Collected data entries
------------------------
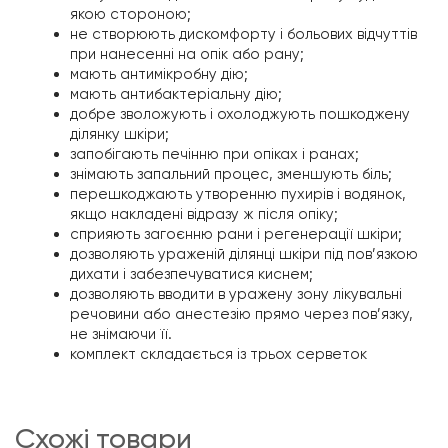
якою стороною;
не створюють дискомфорту і больових відчуттів
при нанесенні на опік або рану;
мають антимікробну дію;
мають антибактеріальну дію;
добре зволожують і охолоджують пошкоджену
ділянку шкіри;
запобігають печінню при опіках і ранах;
знімають запальний процес, зменшують біль;
перешкоджають утворенню пухирів і водянок,
якщо накладені відразу ж після опіку;
сприяють загоєнню рани і регенерації шкіри;
дозволяють ураженій ділянці шкіри під пов’язкою
дихати і забезпечуватися киснем;
дозволяють вводити в уражену зону лікувальні
речовини або анестезію прямо через пов’язку,
не знімаючи її.
комплект складається із трьох серветок
схожі товари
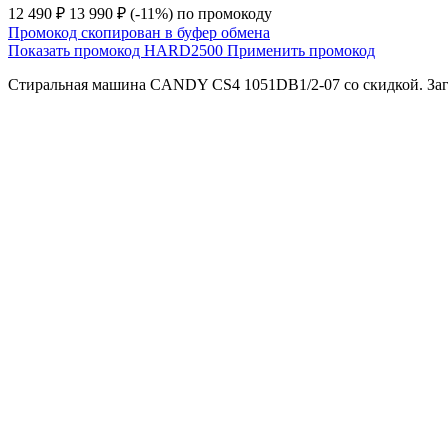
12 490 ₽
13 990 ₽
(-11%)
по промокоду
Промокод скопирован в буфер обмена
Показать промокод
HARD2500
Применить промокод
Стиральная машина CANDY CS4 1051DB1/2-07 со скидкой. Загруз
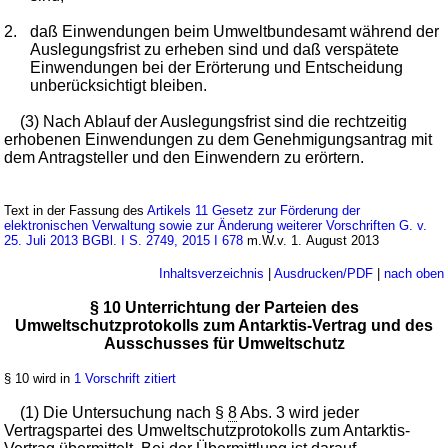
2.
daß Einwendungen beim Umweltbundesamt während der
Auslegungsfrist zu erheben sind und daß verspätete
Einwendungen bei der Erörterung und Entscheidung
unberücksichtigt bleiben.
(3) Nach Ablauf der Auslegungsfrist sind die rechtzeitig
erhobenen Einwendungen zu dem Genehmigungsantrag mit
dem Antragsteller und den Einwendern zu erörtern.
Text in der Fassung des
Artikels 11 Gesetz zur Förderung der
elektronischen Verwaltung sowie zur Änderung weiterer Vorschriften G. v.
25. Juli 2013 BGBl. I S. 2749, 2015 I 678
m.W.v. 1. August 2013
Inhaltsverzeichnis
|
Ausdrucken/PDF
|
nach oben
§ 10 Unterrichtung der Parteien des
Umweltschutzprotokolls zum Antarktis-Vertrag und des
Ausschusses für Umweltschutz
§ 10 wird in
1 Vorschrift zitiert
(1) Die Untersuchung nach §
8
Abs. 3 wird jeder
Vertragspartei des Umweltschutzprotokolls zum Antarktis-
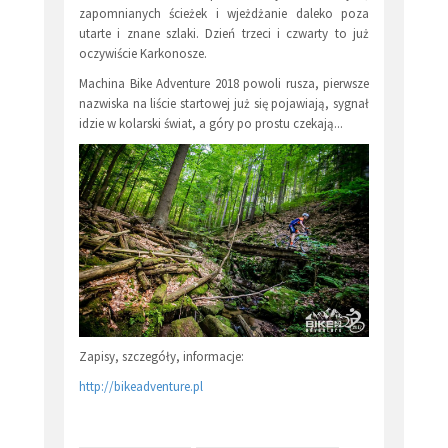
zapomnianych ścieżek i wjeżdżanie daleko poza
utarte i znane szlaki. Dzień trzeci i czwarty to już
oczywiście Karkonosze.
Machina Bike Adventure 2018 powoli rusza, pierwsze
nazwiska na liście startowej już się pojawiają, sygnał
idzie w kolarski świat, a góry po prostu czekają...
Zapisy, szczegóły, informacje:
http://bikeadventure.pl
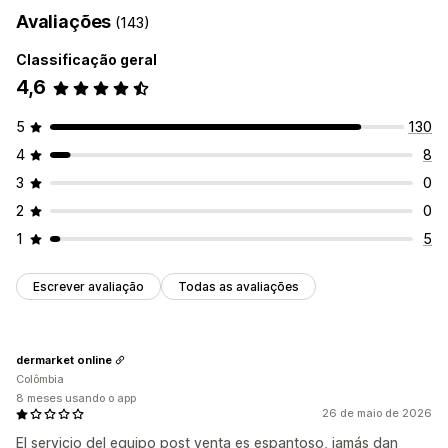
Avaliações
(143)
Classificação geral
4,6
5
130
4
8
3
0
2
0
1
5
Escrever avaliação
Todas as avaliações
dermarket online
Colômbia
8 meses usando o app
26 de maio de 2026
El servicio del equipo post venta es espantoso, jamás dan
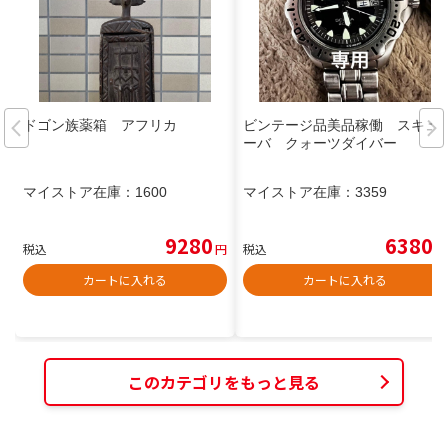
ドゴン族薬箱 アフリカ
ビンテージ品美品稼働 スキュ
ーバ クォーツダイバー
マイストア在庫：
1600
マイストア在庫：
3359
9280
6380
税込
円
税込
円
カートに入れる
カートに入れる
このカテゴリをもっと見る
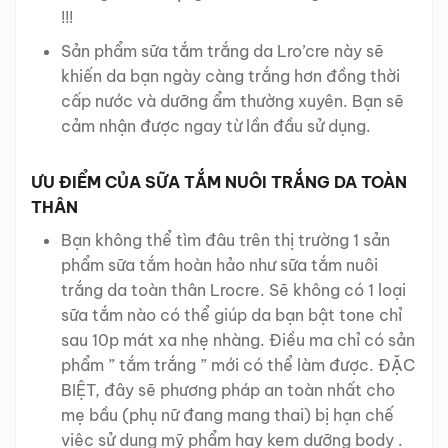
!!!
Sản phẩm sữa tắm trắng da Lro’cre này sẽ
khiến da bạn ngày càng trắng hơn đồng thời
cấp nước và dưỡng ẩm thường xuyên. Bạn sẽ
cảm nhận được ngay từ lần đầu sử dụng.
ƯU ĐIỂM CỦA SỮA TẮM NUÔI TRẮNG DA TOÀN
THÂN
Bạn không thể tìm đâu trên thị trường 1 sản
phẩm sữa tắm hoàn hảo như sữa tắm nuôi
trắng da toàn thân Lrocre. Sẽ không có 1 loại
sữa tắm nào có thể giúp da bạn bật tone chỉ
sau 10p mát xa nhẹ nhàng. Điều ma chỉ có sản
phẩm ” tắm trắng ” mới có thể làm được. ĐẶC
BIỆT, đây sẽ phương pháp an toàn nhất cho
mẹ bầu (phụ nữ đang mang thai) bị hạn chế
việc sử dụng mỹ phẩm hay kem dưỡng body .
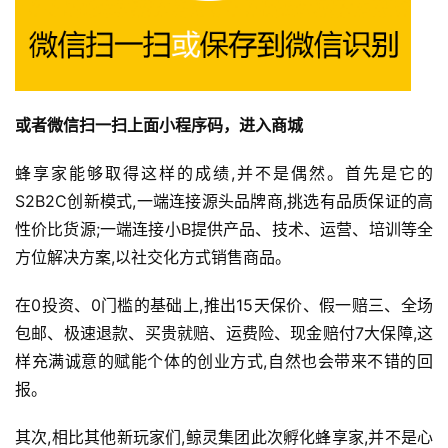
或者微信扫一扫上面小程序码，进入商城
蜂享家能够取得这样的成绩,并不是偶然。首先是它的
S2B2C创新模式,一端连接源头品牌商,挑选有品质保证的高
性价比货源;一端连接小B提供产品、技术、运营、培训等全
方位解决方案,以社交化方式销售商品。
在0投资、0门槛的基础上,推出15天保价、假一赔三、全场
包邮、极速退款、买贵就赔、运费险、现金赔付7大保障,这
样充满诚意的赋能个体的创业方式,自然也会带来不错的回
报。
其次,相比其他新玩家们,鲸灵集团此次孵化蜂享家,并不是心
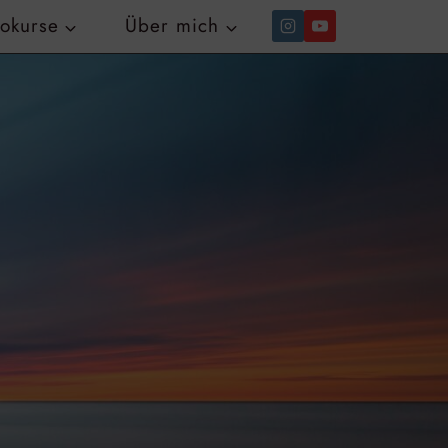
tokurse
Über mich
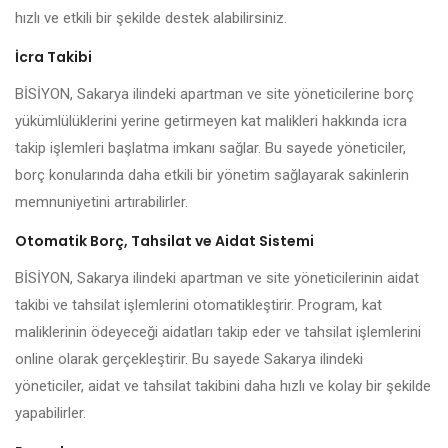
hızlı ve etkili bir şekilde destek alabilirsiniz.
İcra Takibi
BİSİYON, Sakarya ilindeki apartman ve site yöneticilerine borç
yükümlülüklerini yerine getirmeyen kat malikleri hakkında icra
takip işlemleri başlatma imkanı sağlar. Bu sayede yöneticiler,
borç konularında daha etkili bir yönetim sağlayarak sakinlerin
memnuniyetini artırabilirler.
Otomatik Borç, Tahsilat ve Aidat Sistemi
BİSİYON, Sakarya ilindeki apartman ve site yöneticilerinin aidat
takibi ve tahsilat işlemlerini otomatikleştirir. Program, kat
maliklerinin ödeyeceği aidatları takip eder ve tahsilat işlemlerini
online olarak gerçekleştirir. Bu sayede Sakarya ilindeki
yöneticiler, aidat ve tahsilat takibini daha hızlı ve kolay bir şekilde
yapabilirler.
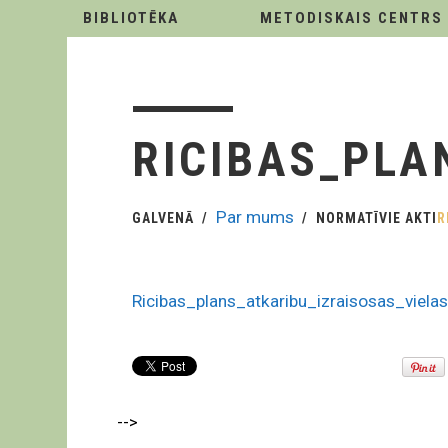
BIBLIOTĒKA
METODISKAIS CENTRS
RICIBAS_PLA
Par mums
GALVENĀ
NORMATĪVIE AKTI
R
Ricibas_plans_atkaribu_izraisosas_viel
-->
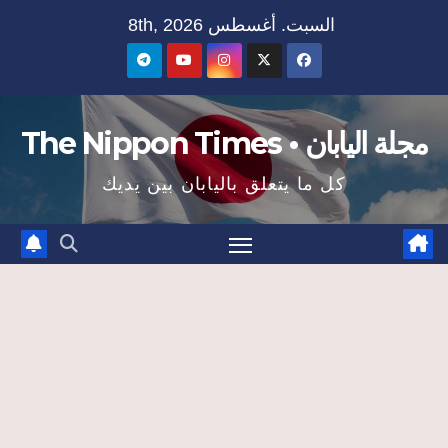
Ski
السبت. أغسطس 8th, 2026
t
conten
مجلة اليابان • The Nippon Times
كل ما يتعلق باليابان بين يديك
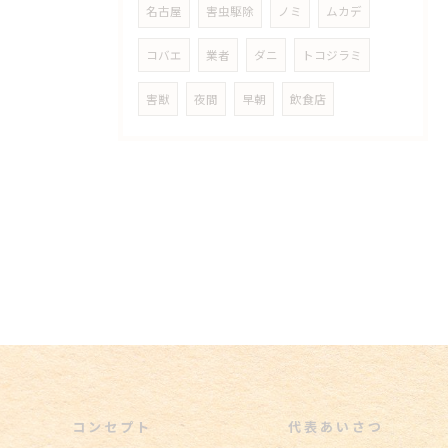
名古屋
害虫駆除
ノミ
ムカデ
コバエ
業者
ダニ
トコジラミ
害獣
夜間
早朝
飲食店
コンセプト
代表あいさつ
------------------------
▶ [About this exercise] Write out the lines above from the one with "ビンテージ品美品稼働 スキュ" through the one with "sữa tắm nào có thể giúp da bạn bật tone chỉ", ends included, exactly; no picture goes in.

▶ [Response area]
ビンテージ品美品稼働 スキュ
ーバ クォーツダイバー
マイストア在庫：
1600
マイストア在庫：
3359
9280
6380
税込
円
税込
円
カートに入れる
カートに入れる
このカテゴリをもっと見る
!!!
Sản phẩm sữa tắm trắng da Lro’cre này sẽ
khiến da bạn ngày càng trắng hơn đồng thời
cấp nước và dưỡng ẩm thường xuyên. Bạn sẽ
cảm nhận được ngay từ lần đầu sử dụng.
ƯU ĐIỂM CỦA SỮA TẮM NUÔI TRẮNG DA TOÀN
THÂN
Bạn không thể tìm đâu trên thị trường 1 sản
phẩm sữa tắm hoàn hảo như sữa tắm nuôi
trắng da toàn thân Lrocre. Sẽ không có 1 loại
sữa tắm nào có thể giúp da bạn bật tone chỉ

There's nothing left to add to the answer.